Henrique Raposo no seu artigo, do Expresso, conta uma passagem de criança que demonstra bem o que rejubila em nós quando algo acontece, os berros de uns são a satisfação de outros - daqueles que procuram a imagem mais dramática, daqueles que vêm o mal do vizinho, daqueles que acompanham tudo para destilar todo o moralismo adormecido. Henrique tem razão ao dizer que o suposto vídeo que existe sobre o que aconteceu vai ter milhões de visualizações na internet porque temos o lado macabro de ver, procurar sentir nem que seja para depois chorar, sentir dor ou continuar a destilar a força moral que temos. Não é por acaso que os crentes pedem perdão pelas ações e pensamentos.
Em tempo de Páscoa chego a pensar nesse moralismo podre que temos, que anda ao sabor das massas, do que se partilha instantaneamente desde os primórdios da nossa existência - não culpem só as redes sociais. Cristo era ouvido, apreciado por todos, falava bem, fazia milagres, mas na hora da condenação esses que o admiravam condenaram-no, pediram a sua morte. Os próprios discípulos negaram e mudaram a sua opinião acerca de Cristo e na hora voltaram as costas. Foi crucificado. Qual o motivo para isso? Nenhum. A quente temos um moralismo falso, que segue atrás da opinião corrente e que faz de nós o pior dos seres do mundo.
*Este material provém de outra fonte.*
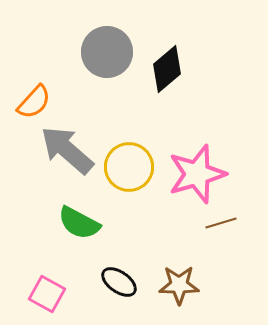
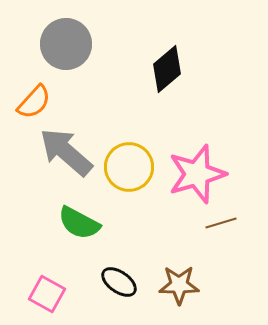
gray circle: moved 41 px left, 8 px up
gray arrow: moved 1 px left, 2 px down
Henrique Raposo, na sua visão mostra que devemos pensar nisto. Somos bons a julgar os outros e a usar palavras bonitas que nem sempre são coerentes com o nosso pensamento. Por isso admiro aqueles humoristas negros, pelo menos não têm pudor em partilhar o que lhes vai na alma. Cortam-nos com a sua opinião, mas no fundo todos rimos por dentro da piada e admiramos a sua coragem.
Não neguem a existência do mal e convivam com ele com princípios que não prejudiquem o próximo.